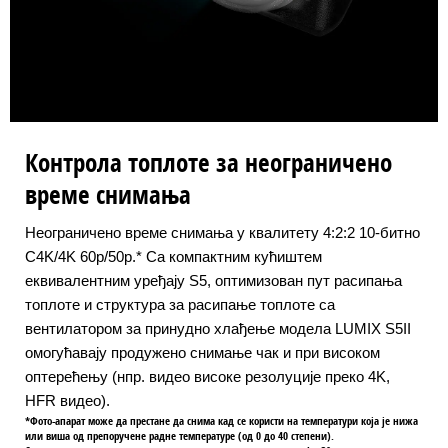
Контрола топлоте за неограничено
време снимања
Неограничено време снимања у квалитету 4:2:2 10-битно
C4K/4K 60p/50p.* Са компактним кућиштем
еквивалентним уређају S5, оптимизован пут расипања
топлоте и структура за расипање топлоте са
вентилатором за принудно хлађење модела LUMIX S5II
омогућавају продужено снимање чак и при високом
оптерећењу (нпр. видео високе резолуције преко 4K,
HFR видео).
*Фото-апарат може да престане да снима кад се користи на температури која је нижа
или виша од препоручене радне температуре (од 0 до 40 степени).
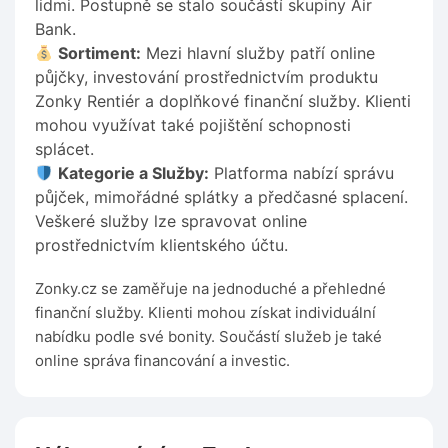
lidmi. Postupně se stalo součástí skupiny Air
Bank.
Sortiment:
Mezi hlavní služby patří online
půjčky, investování prostřednictvím produktu
Zonky Rentiér a doplňkové finanční služby. Klienti
mohou využívat také pojištění schopnosti
splácet.
Kategorie a Služby:
Platforma nabízí správu
půjček, mimořádné splátky a předčasné splacení.
Veškeré služby lze spravovat online
prostřednictvím klientského účtu.
Zonky.cz se zaměřuje na jednoduché a přehledné
finanční služby. Klienti mohou získat individuální
nabídku podle své bonity. Součástí služeb je také
online správa financování a investic.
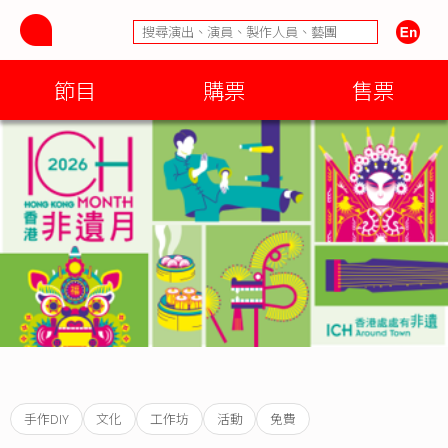
節目
購票
售票
手作DIY
文化
工作坊
活動
免費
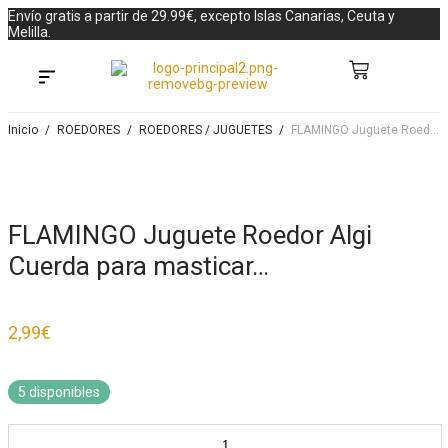
Envío gratis a partir de 29.99€, excepto Islas Canarias, Ceuta y
Melilla.
Búsqueda de productos
Antiparasitarios para perros
Inicio
/
ROEDORES
/
ROEDORES / JUGUETES
/
FLAMINGO Juguete Roedor Algi Cuerda para masticar…
FLAMINGO Juguete Roedor Algi
Cuerda para masticar…
2,99
€
5 disponibles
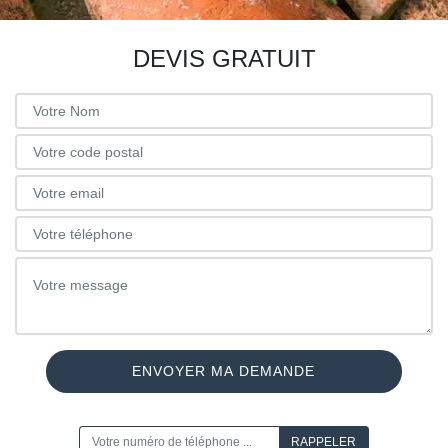
DEVIS GRATUIT
ON VOUS RAPPELLE GRATUITEMENT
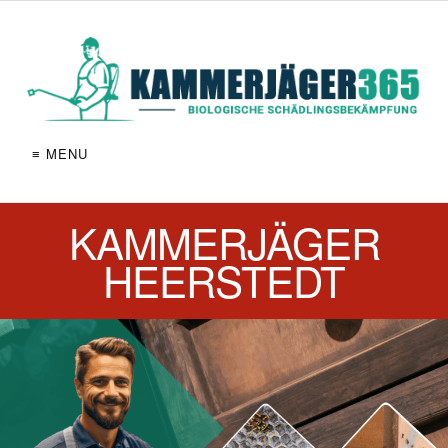
≡ MENU
KAMMERJÄGER
HEERSTEDT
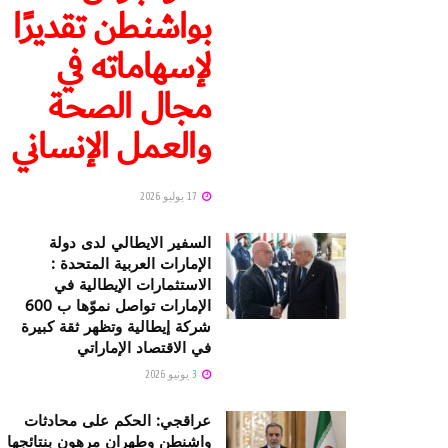
بواشنطن تقديرًا
لإسهاماته في
مجال الصحة
والعمل الإنساني
17 يوليو 2026
السفير الايطالي لدى دولة
الإمارات العربية المتحدة :
الاستثمارات الإيطالية في
الإمارات تواصل نموّها ب 600
شركة إيطالية وتظهر ثقة كبيرة
في الاقتصاد الإماراتي
3 يونيو 2026
عراقجي: الحكم على محادثات
واشنطن وطهران مرهون بنتائجها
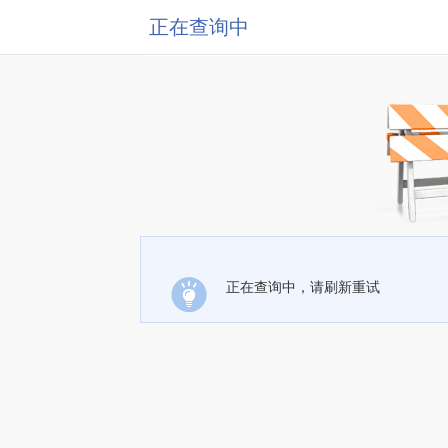
正在查询中
正在查询中，请刷新重试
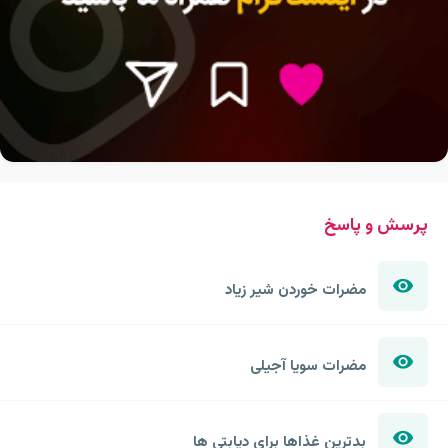
پرسش و پاسخ
مضرات خوردن شیر زیاد
مضرات سویا آجیلی
بدترین غذاها برای دیابتی ها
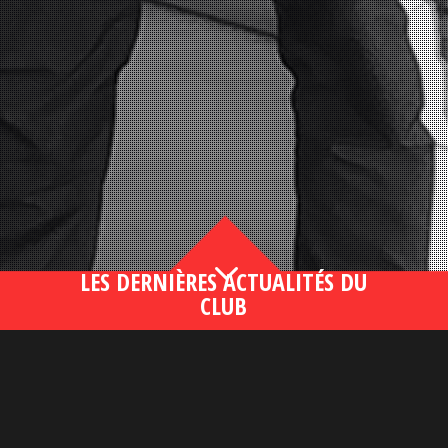
3
LES DERNIÈRES ACTUALITÉS DU
CLUB
Bahsegel yeni adresi190 (2)
lire plus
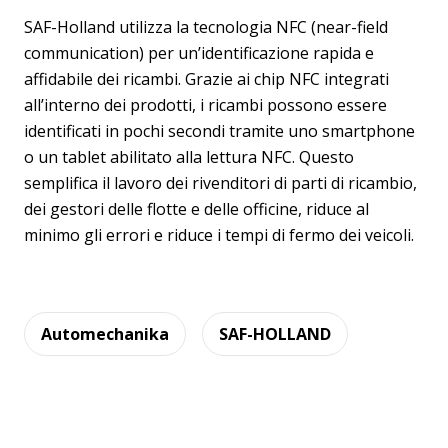
SAF-Holland utilizza la tecnologia NFC (near-field
communication) per un’identificazione rapida e
affidabile dei ricambi. Grazie ai chip NFC integrati
all’interno dei prodotti, i ricambi possono essere
identificati in pochi secondi tramite uno smartphone
o un tablet abilitato alla lettura NFC. Questo
semplifica il lavoro dei rivenditori di parti di ricambio,
dei gestori delle flotte e delle officine, riduce al
minimo gli errori e riduce i tempi di fermo dei veicoli.
Automechanika
SAF-HOLLAND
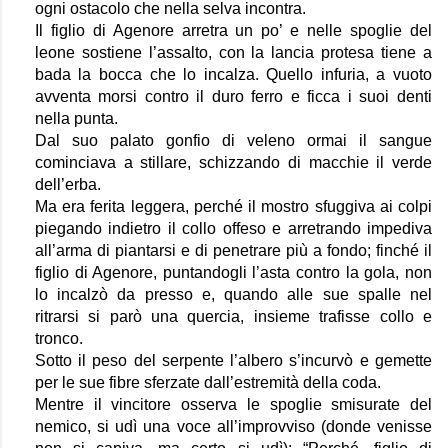
ogni ostacolo che nella selva incontra. 
Il figlio di Agenore arretra un po’ e nelle spoglie del 
leone sostiene l’assalto, con la lancia protesa tiene a 
bada la bocca che lo incalza. Quello infuria, a vuoto 
avventa morsi contro il duro ferro e ficca i suoi denti 
nella punta.
Dal suo palato gonfio di veleno ormai il sangue 
cominciava a stillare, schizzando di macchie il verde 
dell’erba.
Ma era ferita leggera, perché il mostro sfuggiva ai colpi 
piegando indietro il collo offeso e arretrando impediva 
all’arma di piantarsi e di penetrare più a fondo; finché il 
figlio di Agenore, puntandogli l’asta contro la gola, non 
lo incalzò da presso e, quando alle sue spalle nel 
ritrarsi si parò una quercia, insieme trafisse collo e 
tronco. 
Sotto il peso del serpente l’albero s’incurvò e gemette 
per le sue fibre sferzate dall’estremità della coda.
Mentre il vincitore osserva le spoglie smisurate del 
nemico, si udì una voce all’improvviso (donde venisse 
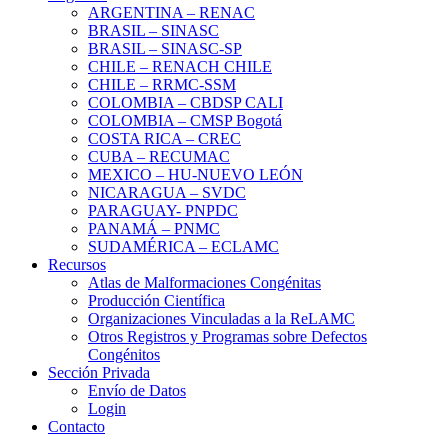
ARGENTINA – RENAC
BRASIL – SINASC
BRASIL – SINASC-SP
CHILE – RENACH CHILE
CHILE – RRMC-SSM
COLOMBIA – CBDSP CALI
COLOMBIA – CMSP Bogotá
COSTA RICA – CREC
CUBA – RECUMAC
MEXICO – HU-NUEVO LEÓN
NICARAGUA – SVDC
PARAGUAY- PNPDC
PANAMÁ – PNMC
SUDAMÉRICA – ECLAMC
Recursos
Atlas de Malformaciones Congénitas
Producción Científica
Organizaciones Vinculadas a la ReLAMC
Otros Registros y Programas sobre Defectos
Congénitos
Sección Privada
Envío de Datos
Login
Contacto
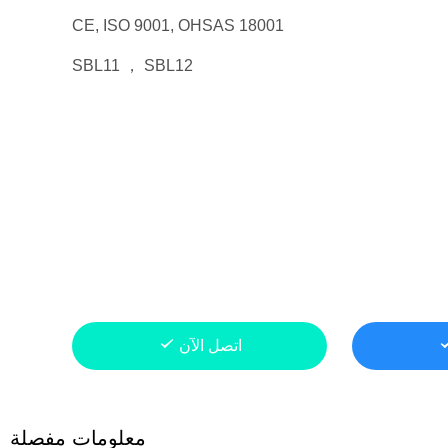
CE, ISO 9001, OHSAS 18001
SBL11 ， SBL12
اتصل الآن
معلومات مفصلة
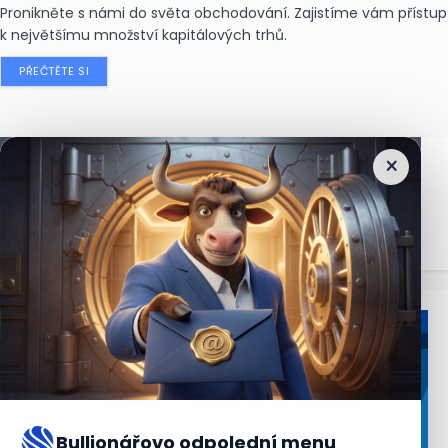
Pronikněte s námi do světa obchodování. Zajistíme vám přístup
k největšímu množství kapitálových trhů.
PŘEČTĚTE SI
×
Nejčtenější
zprávy
Bullionářovo odpolední menu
....
Exercise: Every line from the one containing "SBL11 ， SBL12" through the last line of the listing must be written out again exactly, and no other line. Leave the pictures aside.

Result below:
SBL11 ， SBL12
اتصل الآن
معلومات مفصلة
Pronikněte s námi do světa obchodování. Zajistíme vám přístup
k největšímu množství kapitálových trhů.
PŘEČTĚTE SI
×
Nejčtenější
zprávy
Bullionářovo odpolední menu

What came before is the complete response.